The G7 comprises the world's seven wealthiest nations and has historically shaped global financial rules. BRICS represents a challenge to this order, uniting large developing economies that collectively rival G7 economic output. G7 decisions carry more immediate global impact due to institutional legacy; BRICS decisions rely on member goodwill and consensus. An investor watching global trade policy must monitor both blocs.

Key Takeaways

  • BRICS is a five-member alliance formed to amplify developing economies' voice in global finance and challenge Western institutional dominance.
  • The New Development Bank, established in 2014 and headquartered in Shanghai, finances infrastructure projects across BRICS and non-BRICS developing nations.
  • India, as a BRICS member, actively promotes local-currency trade settlement to reduce dollar dependency and strengthen South-South economic ties.
  • The Contingency Reserve Arrangement (CRA) provides ₹100 billion in emergency liquidity support to members facing balance-of-payments stress.
  • BRICS operates by consensus; there is no voting mechanism or supranational authority, preserving each member's sovereignty.
  • The RBI participates in BRICS finance ministers' and governors' meetings and has negotiated bilateral currency swaps with BRICS partners.
  • BRICS membership appears in the JAIIB/CAIIB syllabus under international banking and macroeconomic environment topics.
  • Intra-BRICS trade increasingly uses local currencies, reducing reliance on the US dollar and reshaping global settlement patterns.

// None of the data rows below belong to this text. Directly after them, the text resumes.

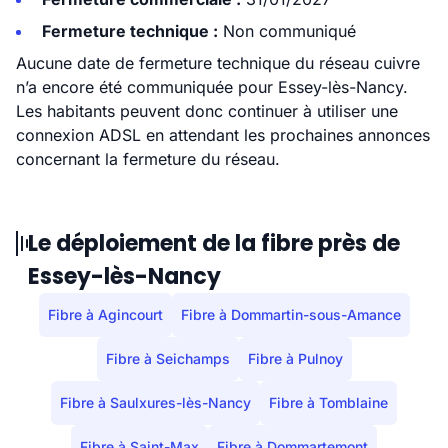
Fermeture technique :
Non communiqué
Aucune date de fermeture technique du réseau cuivre
n’a encore été communiquée pour Essey-lès-Nancy.
Les habitants peuvent donc continuer à utiliser une
connexion ADSL en attendant les prochaines annonces
concernant la fermeture du réseau.
Le déploiement de la fibre près de
Essey-lès-Nancy
Fibre à Agincourt
Fibre à Dommartin-sous-Amance
Fibre à Seichamps
Fibre à Pulnoy
Fibre à Saulxures-lès-Nancy
Fibre à Tomblaine
Fibre à Saint-Max
Fibre à Dommartemont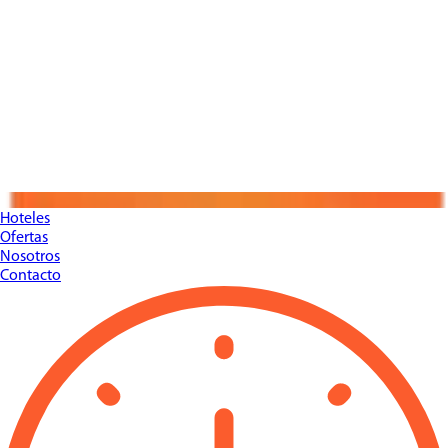
Hoteles
Ofertas
Nosotros
Contacto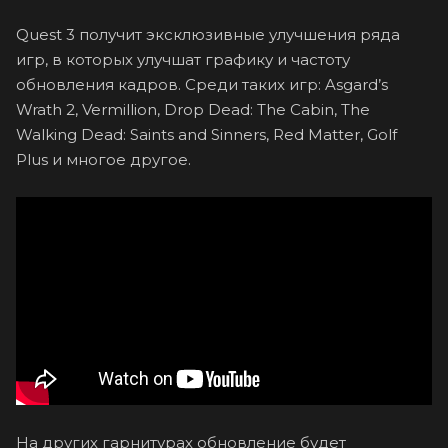
Quest 3 получит эксклюзивные улучшения ряда
игр, в которых улучшат графику и частоту
обновления кадров. Среди таких игр: Asgard’s
Wrath 2, Vermillion, Drop Dead: The Cabin, The
Walking Dead: Saints and Sinners, Red Matter, Golf
Plus и многое другое.
На других гарнитурах обновление будет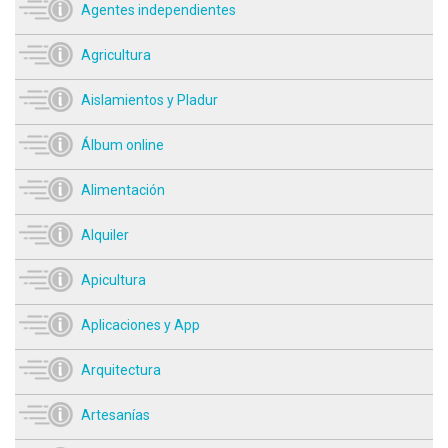
Agentes independientes
Agricultura
Aislamientos y Pladur
Álbum online
Alimentación
Alquiler
Apicultura
Aplicaciones y App
Arquitectura
Artesanías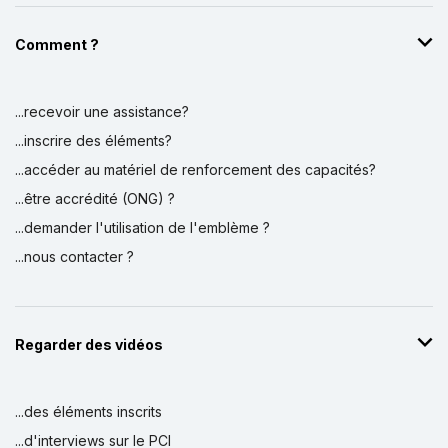
Comment ?
...recevoir une assistance?
...inscrire des éléments?
...accéder au matériel de renforcement des capacités?
...être accrédité (ONG) ?
...demander l'utilisation de l'emblème ?
...nous contacter ?
Regarder des vidéos
...des éléments inscrits
...d'interviews sur le PCI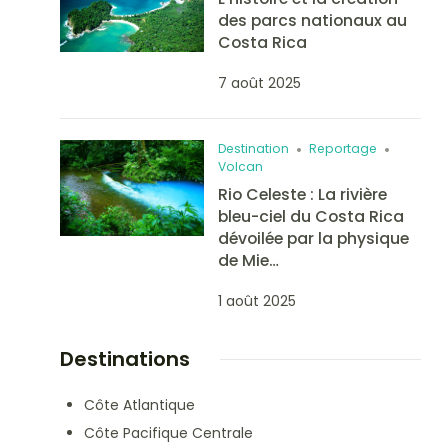
des parcs nationaux au
Costa Rica
7 août 2025
Destination
Reportage
Volcan
Rio Celeste : La rivière
bleu-ciel du Costa Rica
dévoilée par la physique
de Mie…
1 août 2025
Destinations
Côte Atlantique
Côte Pacifique Centrale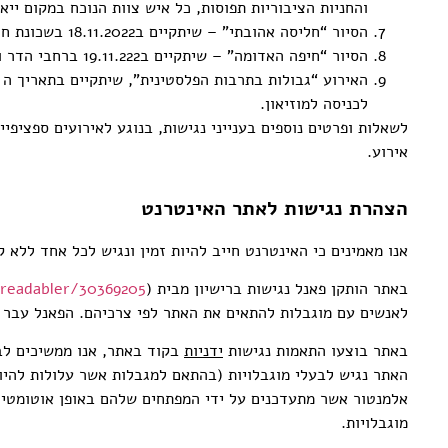
והחניות הציבוריות תפוסות, כל איש צוות הנוכח במקום יי
הסיור “חליסה אהובתי” – שיתקיים ב18.11.2022 בשכונת חליסה, אינו נגיש.
הסיור “חיפה האדומה” – שיתקיים ב19.11.222 ברחבי הדר והוואדי, אינו נגיש.
לכניסה למוזיאון.
לשאלות ופרטים נוספים בענייני נגישות, בנוגע לאירועים ספציפי
אירוע.
הצהרת נגישות לאתר האינטרנט
אנו מאמינים כי האינטרנט חייב להיות זמין ונגיש לכל אחד ללא 
באתר הותקן פאנל נגישות ברישיון מבית merkulove (
-readabler/30369205
לאנשים עם מוגבלות להתאים את האתר לפי צרכיהם. הפאנל עבר 
באתר בוצעו התאמות נגישות
ידניות
בקוד באתר, אנו ממשיכים לב
האתר נגיש לבעלי מוגבלויות (בהתאם למגבלות אשר עלולות להיו
אלמנטור אשר מתעדכנים על ידי המפתחים שלהם באופן אוטומטי 
מוגבלויות.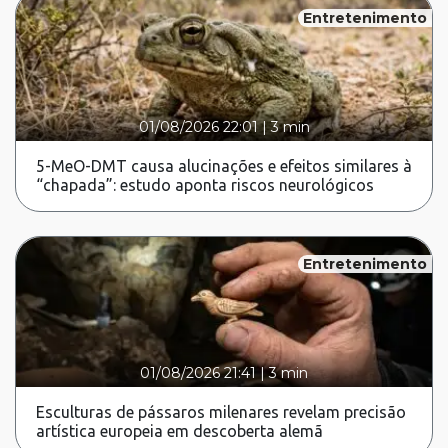
Entretenimento
01/08/2026 22:01
|
3 min
5-MeO-DMT causa alucinações e efeitos similares à
“chapada”: estudo aponta riscos neurológicos
Entretenimento
01/08/2026 21:41
|
3 min
Esculturas de pássaros milenares revelam precisão
artística europeia em descoberta alemã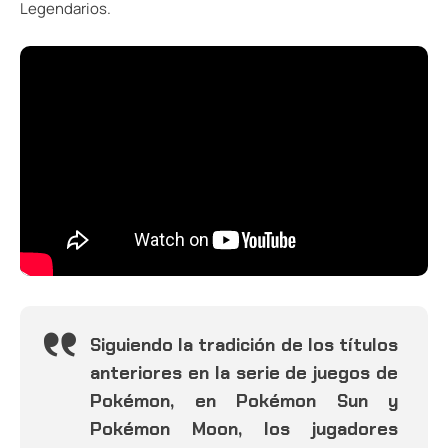
Legendarios.
Siguiendo la tradición de los títulos
anteriores en la serie de juegos de
Pokémon, en Pokémon Sun y
Pokémon Moon, los jugadores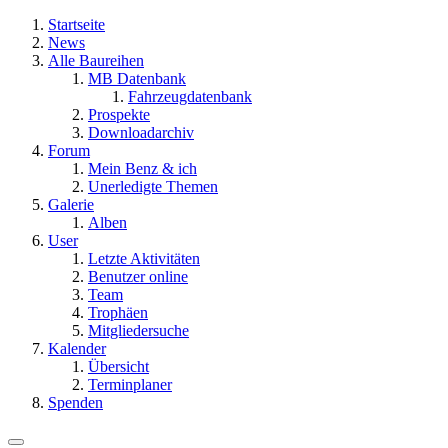
Startseite
News
Alle Baureihen
MB Datenbank
Fahrzeugdatenbank
Prospekte
Downloadarchiv
Forum
Mein Benz & ich
Unerledigte Themen
Galerie
Alben
User
Letzte Aktivitäten
Benutzer online
Team
Trophäen
Mitgliedersuche
Kalender
Übersicht
Terminplaner
Spenden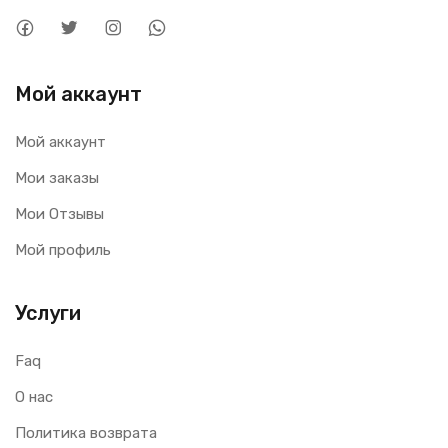
Мой аккаунт
Мой аккаунт
Мои заказы
Мои Отзывы
Мой профиль
Услуги
Faq
О нас
Политика возврата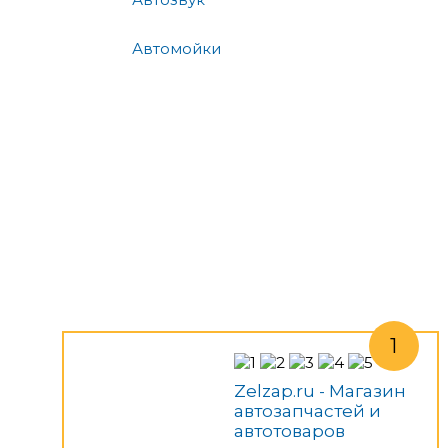
Автомойки
Zelzap.ru - Магазин
автозапчастей и
автотоваров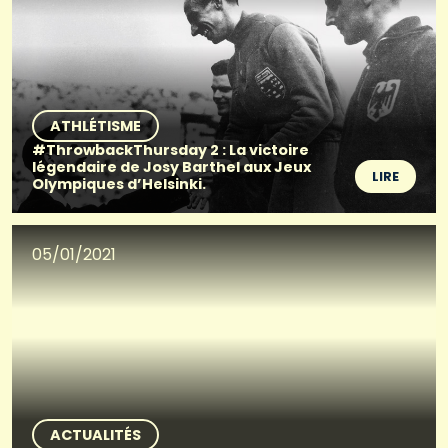
ATHLÉTISME
#ThrowbackThursday 2 : La victoire
légendaire de Josy Barthel aux Jeux
LIRE
Olympiques d’Helsinki.
05/01/2021
ACTUALITÉS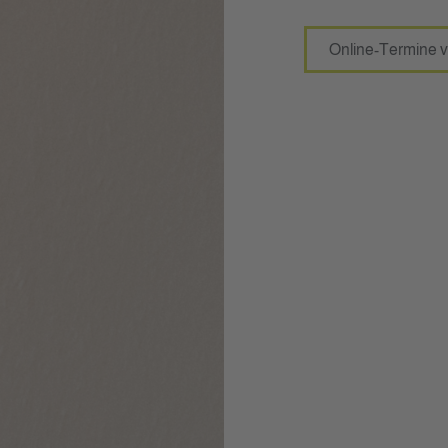
Online-Termine v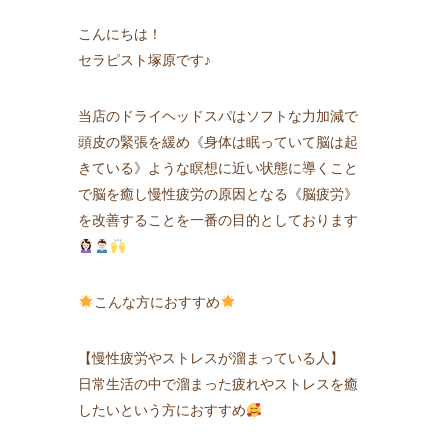
こんにちは！
セラピスト塚原です♪
当店のドライヘッドスパはソフトな力加減で
頭皮の緊張を緩め《身体は眠っていて脳は起
きている》ような瞑想に近い状態に導くこと
で脳を癒し慢性疲労の原因となる《脳疲労》
を改善することを一番の目的としております
こんな方におすすめ
【慢性疲労やストレスが溜まっている人】
日常生活の中で溜まった疲れやストレスを癒
したいという方におすすめ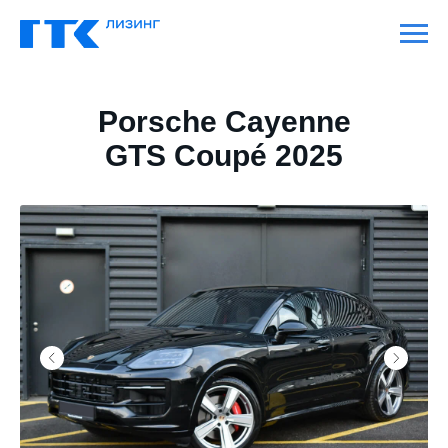
Porsche Cayenne
GTS Coupé 2025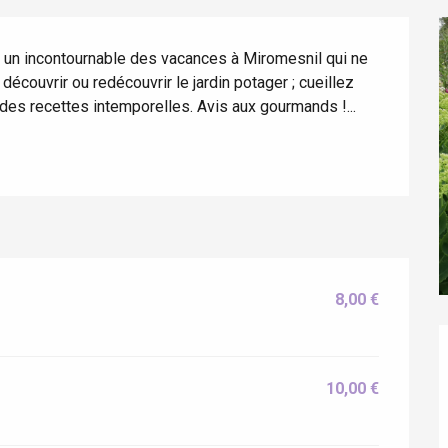
st un incontournable des vacances à Miromesnil qui ne 
écouvrir ou redécouvrir le jardin potager ; cueillez 
des recettes intemporelles. Avis aux gourmands !...
éport
8,00 €
Lille 2h30
10,00 €
ur-Bresle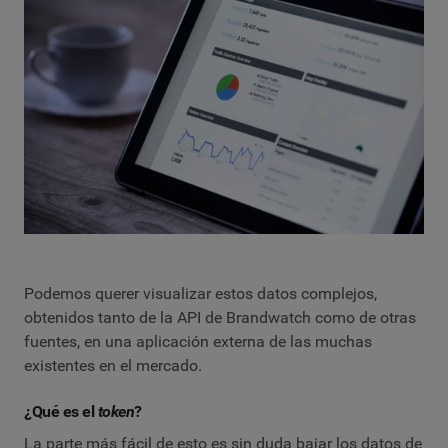
Podemos querer visualizar estos datos complejos,
obtenidos tanto de la API de Brandwatch como de otras
fuentes, en una aplicación externa de las muchas
existentes en el mercado.
¿Qué es el
token
?
La parte más fácil de esto es sin duda bajar los datos de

Frequently Asked Questions

Q: Why did South Africa join BRICS in 2011?

A: South Africa was added to strengthen BRICS' geographic representation in Africa and diversify the bloc's resource base. Its inclusion also reflected the coalition's intent to represent multiple regions and development levels among the global South.

Q: How does the New Development Bank differ from the World Bank?

A: The New Development Bank is owned and governed by BRICS members, prioritizes lending to member nations and other developing countries, and operates without the policy conditions often attached to World Bank loans. It is faster to approve funds and is explicitly designed as an alternative to Western-dominated institutions.

Q: Can BRICS members veto decisions in the New Development Bank?

A: The NDB operates on a one-country, one-vote basis, but major decisions require consensus or supermajority approval. India, as a board chair, and other members have significant influence, but unilateral veto power is limited by the bank's governance structure.